Question

Show that 2^2n-1 +1 is divisible by 3 for all n > 1.

Answer 1

Step-by-step explanation:

Let's assume that

$P(n)\ =\ 2^{2n-1}+1$ is divisible by 3.

for n= 1

$P(1)\ =\ 2^{2.(1)-1}+1$

       = 3

Hence, P(1) is true for n=1

for n=2

$P(2)\ =\ 2^{2.(2)-1}+1$

       = 9, which is divisible by 3.

As we can see, P(n) is also true for n= 2.

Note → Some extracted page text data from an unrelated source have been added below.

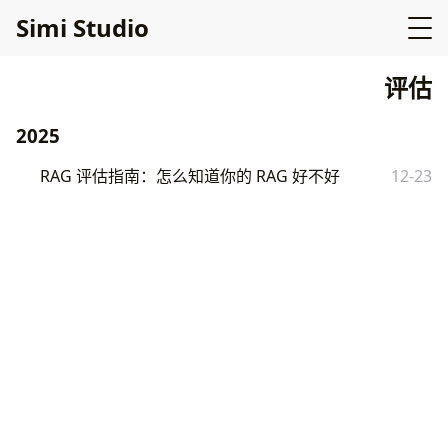
Simi Studio
评估
2025
RAG 评估指南：怎么知道你的 RAG 好不好
12-23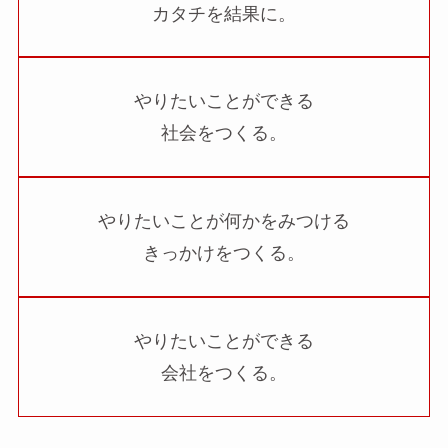
カタチを結果に。
やりたいことができる
社会をつくる。
やりたいことが何かをみつける
きっかけをつくる。
やりたいことができる
会社をつくる。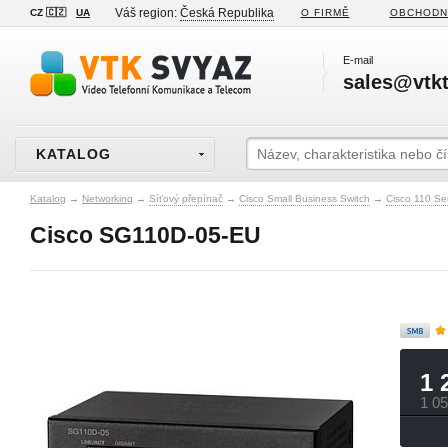
Váš region:
Česká Republika
CZ 🇨🇿
UA
O FIRMĚ
OBCHODN
E-mail
sales@vtkt
KATALOG
Katalog
→
Networking
→
Síťový přepínač
→
Cisco Small Business Switch
→
Cisco 110 S
Cisco SG110D-05-EU
1 
1 0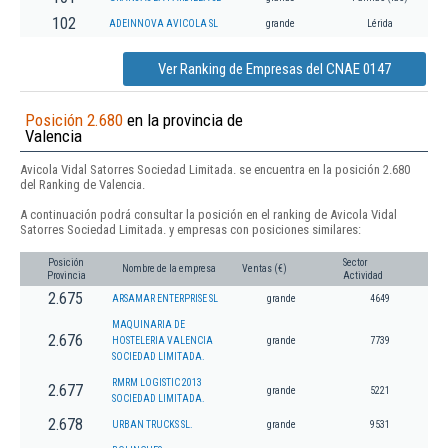
102
ADEINNOVA AVICOLA SL
grande
Lérida
Ver Ranking de Empresas del CNAE 0147
Posición 2.680
en la provincia de
Valencia
Avicola Vidal Satorres Sociedad Limitada. se encuentra en la posición 2.680
del Ranking de Valencia.
A continuación podrá consultar la posición en el ranking de Avicola Vidal
Satorres Sociedad Limitada. y empresas con posiciones similares:
Posición
Sector
Nombre de la empresa
Ventas (€)
Provincia
Actividad
2.675
ARSAMAR ENTERPRISE SL
grande
4649
MAQUINARIA DE
2.676
HOSTELERIA VALENCIA
grande
7739
SOCIEDAD LIMITADA.
RMRM LOGISTIC 2013
2.677
grande
5221
SOCIEDAD LIMITADA.
2.678
URBAN TRUCKS SL.
grande
9531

Let's say P(n) is true for n = k

So,

$P(k)\ =\ 2^{2k-1}+1$ is divisible by 3.

$=>\ P(k+1)\ =\ 2^{2(k+1)-1}+1$

                 $=\ 2^{2k+1}+1$

For P(n) should be true, the difference of P(k+1) and P(k) must will have divisible by 3.

So,

$P(k+1)-P(k)\ =\ 2^{2k+1}+1-(2^{2k-1}+1)$

                  $=\ 2^{2k-1}(2^2-1)$

                  $=\ 3\times 2^{2k-1}$

as P(k+1)-P(k) is divisible by 3.

As a result, P(n) is true for all n>1.